Are those email addresses valid?
Yes, they are. See for example here or with a bit more explanation here.
For a nice explanation on how emails may look, see the informational RFC3696. The more technical RFCs are linked there as well.
Attacks possible in the local part of an Email Address
Without quotes, local-parts may consist of any combination of
alphabetic characters, digits, or any of the special characters
! # $ % & ' * + - / = ? ^ _ ` . { | } ~
period (".") may also appear, but may not be used to start or end
the local part, nor may two or more consecutive periods appear.
Stated differently, any ASCII graphic (printing) character other
than the at-sign ("@"), backslash, double quote, comma, or square
brackets may appear without quoting.

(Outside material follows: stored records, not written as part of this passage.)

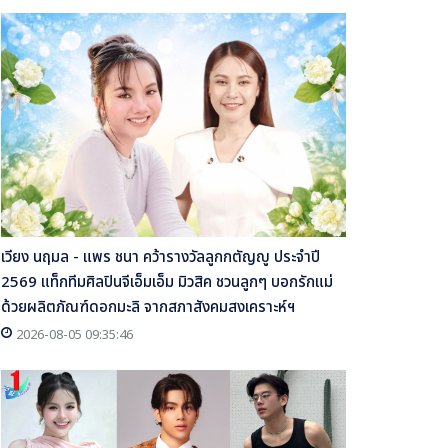
เวียง นฤมล - แพร ชนา คว้ารางวัลลูกกตัญญู ประจำปี
2569 แท็กทีมศิลปินจีเอ็มเอ็ม มิวสิค ชวนลูกๆ บอกรักแม่
ด้วยผลิตภัณฑ์ดอกมะลิ จากสภาสังคมสงเคราะห์ฯ
2026-08-05 09:35:46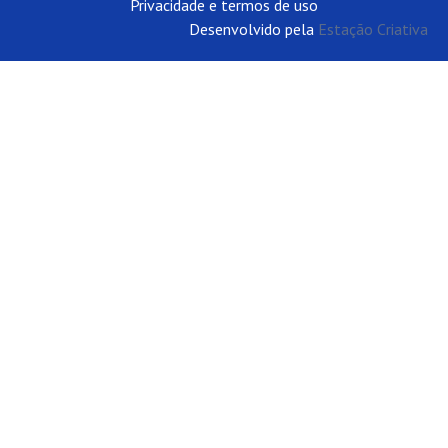
Privacidade e termos de uso
Desenvolvido pela
Estação Criativa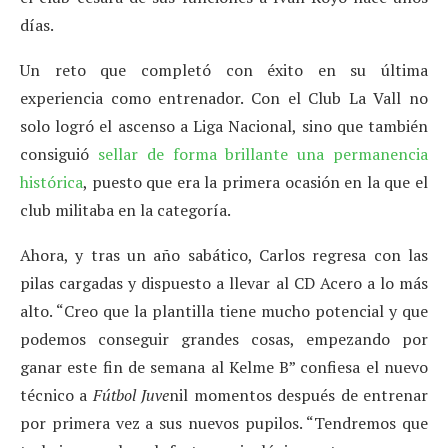
días.
Un reto que completó con éxito en su última
experiencia como entrenador. Con el Club La Vall no
solo logró el ascenso a Liga Nacional, sino que también
consiguió
sellar de forma brillante una permanencia
histórica
, puesto que era la primera ocasión en la que el
club militaba en la categoría.
Ahora, y tras un año sabático, Carlos regresa con las
pilas cargadas y dispuesto a llevar al CD Acero a lo más
alto. “Creo que la plantilla tiene mucho potencial y que
podemos conseguir grandes cosas, empezando por
ganar este fin de semana al Kelme B” confiesa el nuevo
técnico a
Fútbol Juve
nil momentos después de entrenar
por primera vez a sus nuevos pupilos. “Tendremos que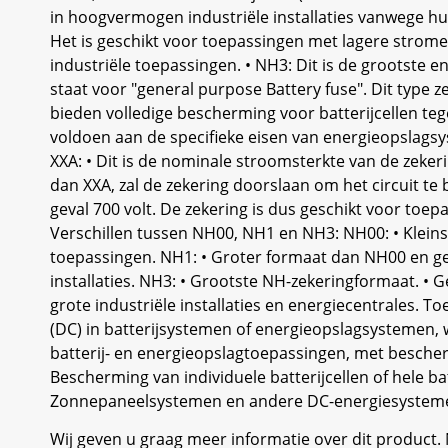
in hoogvermogen industriële installaties vanwege hu
Het is geschikt voor toepassingen met lagere strome
industriële toepassingen. • NH3: Dit is de grootste 
staat voor "general purpose Battery fuse". Dit type z
bieden volledige bescherming voor batterijcellen tege
voldoen aan de specifieke eisen van energieopslagsy
XXA: • Dit is de nominale stroomsterkte van de zeker
dan XXA, zal de zekering doorslaan om het circuit te
geval 700 volt. De zekering is dus geschikt voor to
Verschillen tussen NH00, NH1 en NH3: NH00: • Kleinst
toepassingen. NH1: • Groter formaat dan NH00 en ges
installaties. NH3: • Grootste NH-zekeringformaat. • 
grote industriële installaties en energiecentrales. T
(DC) in batterijsystemen of energieopslagsystemen, wa
batterij- en energieopslagtoepassingen, met beschermi
Bescherming van individuele batterijcellen of hele b
Zonnepaneelsystemen en andere DC-energiesystem
Wij geven u graag meer informatie over dit product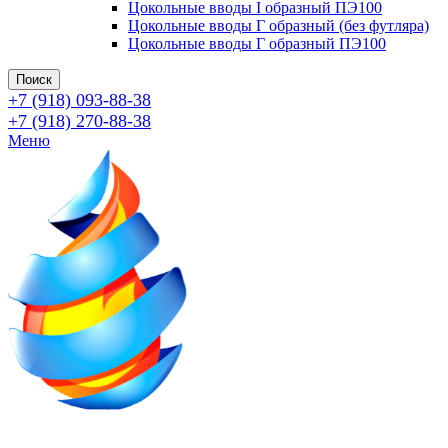
Цокольные вводы I образный ПЭ100
Цокольные вводы Г образный (без футляра)
Цокольные вводы Г образный ПЭ100
Поиск
+7 (918) 093-88-38
+7 (918) 270-88-38
Меню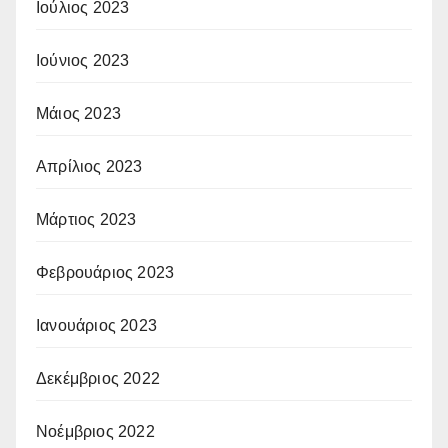
Ιούλιος 2023
Ιούνιος 2023
Μάιος 2023
Απρίλιος 2023
Μάρτιος 2023
Φεβρουάριος 2023
Ιανουάριος 2023
Δεκέμβριος 2022
Νοέμβριος 2022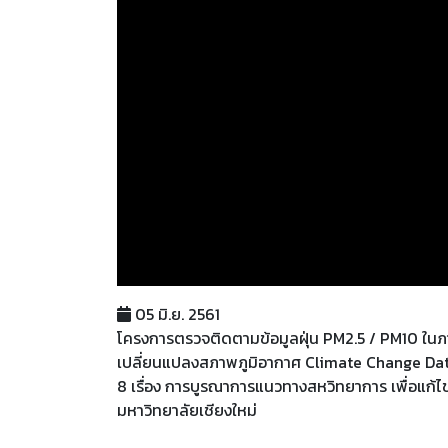
05 มิ.ย. 2561
โครงการตรวจติดตามข้อมูลฝุ่น PM2.5 / PM10 ในภาค
เปลี่ยนแปลงสภาพภูมิอากาศ Climate Change Data 
8 เรื่อง การบูรณาการแนวทางสหวิทยาการ เพื่อแก้ไ
มหาวิทยาลัยเชียงใหม่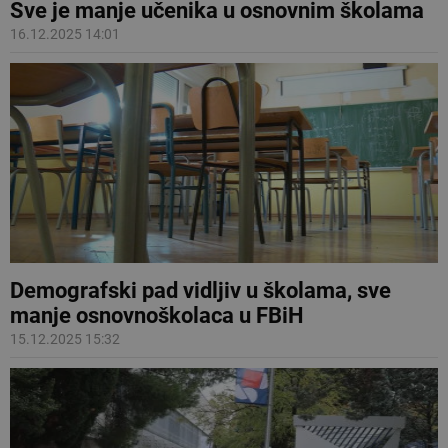
Sve je manje učenika u osnovnim školama
16.12.2025 14:01
Demografski pad vidljiv u školama, sve
manje osnovnoškolaca u FBiH
15.12.2025 15:32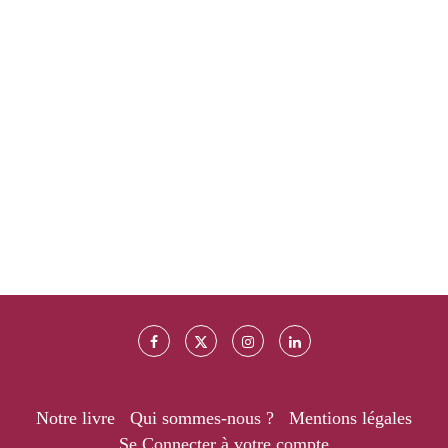
Notre livre
Qui sommes-nous ?
Mentions légales
Se Connecter à votre compte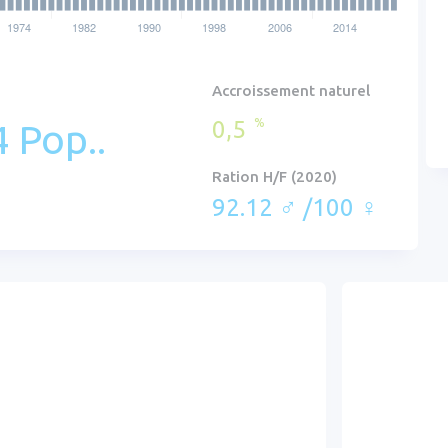
Accroissement naturel
0,5
%
 Pop..
Ration H/F (2020)
92.12 ♂ /100 ♀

If any of that list of
excluded characters are to appear, they must be quoted.
So the rule is more or less: most characters can be part of the local part, except for @\",[]
, those must be in-between "
(except of course "
itself, which has to be escaped when in a quoted string).
There are also rules on where and when to quote and how to handle comments, but that's less relevant to your question.
The point here is that many attacks can be part of the local part of an email address, for example:
'/**/OR/**/1=1/**/--/**/@a.a
"<script>alert(1)</script>"@example.com
" onmouseover=alert(1) foo="@example.com
"../../../../../test%00"@example.com
- ...
Attacks possible in the domain part of an Email Address
The exact structure of the domain part can be seen in RFC2822 or RFC5322:
addr-spec = local-part "@" domain
local-part = dot-atom / quoted-string / obs-local-part
domain = dot-atom / domain-literal / obs-domain
domain-literal = [CFWS] "[" *([FWS] dcontent) [FWS] "]" [CFWS]
dcontent = dtext / quoted-pair
dtext = NO-WS-CTL / ; Non white space controls
%d33-90 / ; The rest of the US-ASCII
%d94-126 ; characters not including "[",
; "]", or "\"
Where:
dtext = %d33-90 / ; Printable US-ASCII
%d94-126 / ; characters not including
obs-dtext ; "[", "]", or "\"
You can see that again, most characters are allowed (even non-ascii characters). Possible attacks would be:
a@a.a&a=////etc/passwd
foo@bar(<script>alert(1)</script>).com
foo@'/**/OR/**/1=1/**/--/**/
Conclusion
You can't validate email addresses safely.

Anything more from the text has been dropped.